A method common in the field of chemometrics, PLS is an extension to the multiple linear regression model and thus related to other methods including principal components regression [8]. The main goal of these methods is to describe a linear model, *Y* = *X B* + *E*, where *Y* is a *n* object by *m* variable response/output matrix, *X* is a *n* by *p* variable predictor matrix, *B* is a *p* by *m* regression coefficient matrix and *E* is a noise term. Here, *X* and *Y* are the independent and dependent blocks respectively. In this work, *Y* includes measurements of the cytokine output response, while the *X* block consists of measurements of signaling protein phosphorylation state.

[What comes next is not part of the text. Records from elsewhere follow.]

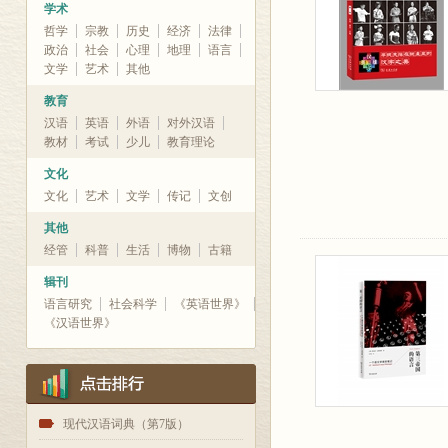
学术
哲学
宗教
历史
经济
法律
政治
社会
心理
地理
语言
文学
艺术
其他
教育
汉语
英语
外语
对外汉语
教材
考试
少儿
教育理论
文化
文化
艺术
文学
传记
文创
其他
经管
科普
生活
博物
古籍
辑刊
语言研究
社会科学
《英语世界》
《汉语世界》
1
现代汉语词典（第7版）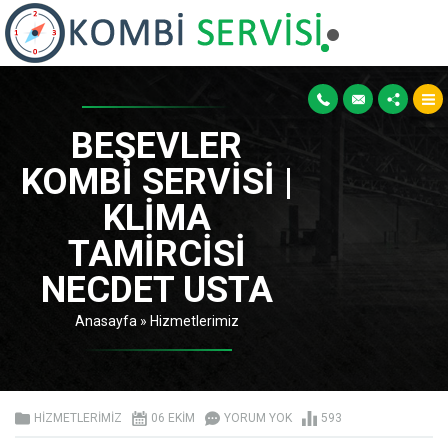
BEŞEVLER
KOMBI SERVISI |
KLIMA
TAMIRCISI
NECDET USTA
Anasayfa
»
Hizmetlerimiz
HIZMETLERIMIZ
06 EKIM
YORUM YOK
593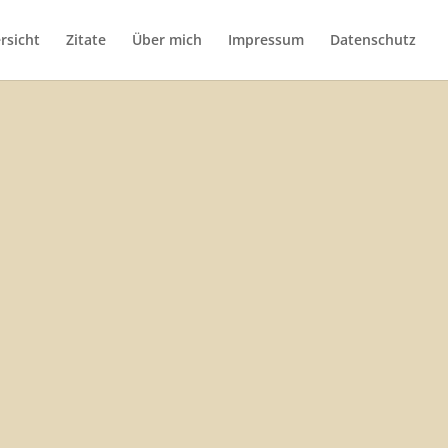
rsicht
Zitate
Über mich
Impressum
Datenschutz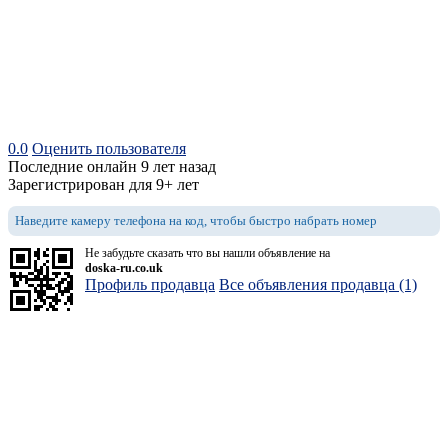
0.0
Оценить пользователя
Последние онлайн 9 лет назад
Зарегистрирован для 9+ лет
Наведите камеру телефона на код, чтобы быстро набрать номер
Не забудьте сказать что вы нашли объявление на
doska-ru.co.uk
Профиль продавца
Все объявления продавца (1)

Both PLS and PCR produce factor scores *T* (*T* = *XW*; *W* is a weight matrix), which are linear combinations of the original predictor variables and are thus uncorrelated with each other. These components also encapsulate correlated observed variables within a single new constructed component (i.e. the so called "latent variable" in PLS and "principal component" in PCR) and thus help to reduce issues common to high-dimensional data sets. Regression is performed on these components, thus *Y* = *TQ* + *E*, where *Q* is a matrix of regression coefficients (loadings) for *T*. Once the coefficients are calculated, this model is equivalent to the original and can be used in prediction. An important aspect is that PCR uses components that maximally describe variation in *X* alone. PLS differs from PCR in that it tries to find components that are the best compromise between both fitting *X* and predicting *Y* (the independent and dependent blocks respectively). Thus PLS tries to find factors that both capture variance and achieve correlation with both predictor and predicted variables. While highly data-dependent, in general one would expect PLS to outperform PCR if the data have a large amount of variance that is nonlinear and/or unrelated to the dependent variables. In addition, the fact that PLS uses both independent and dependent blocks X and Y, one would generally expect PLS to perform better than PCR with the input/output data collected in the AfCS study. As described below, we found that this is not necessarily the case for this data.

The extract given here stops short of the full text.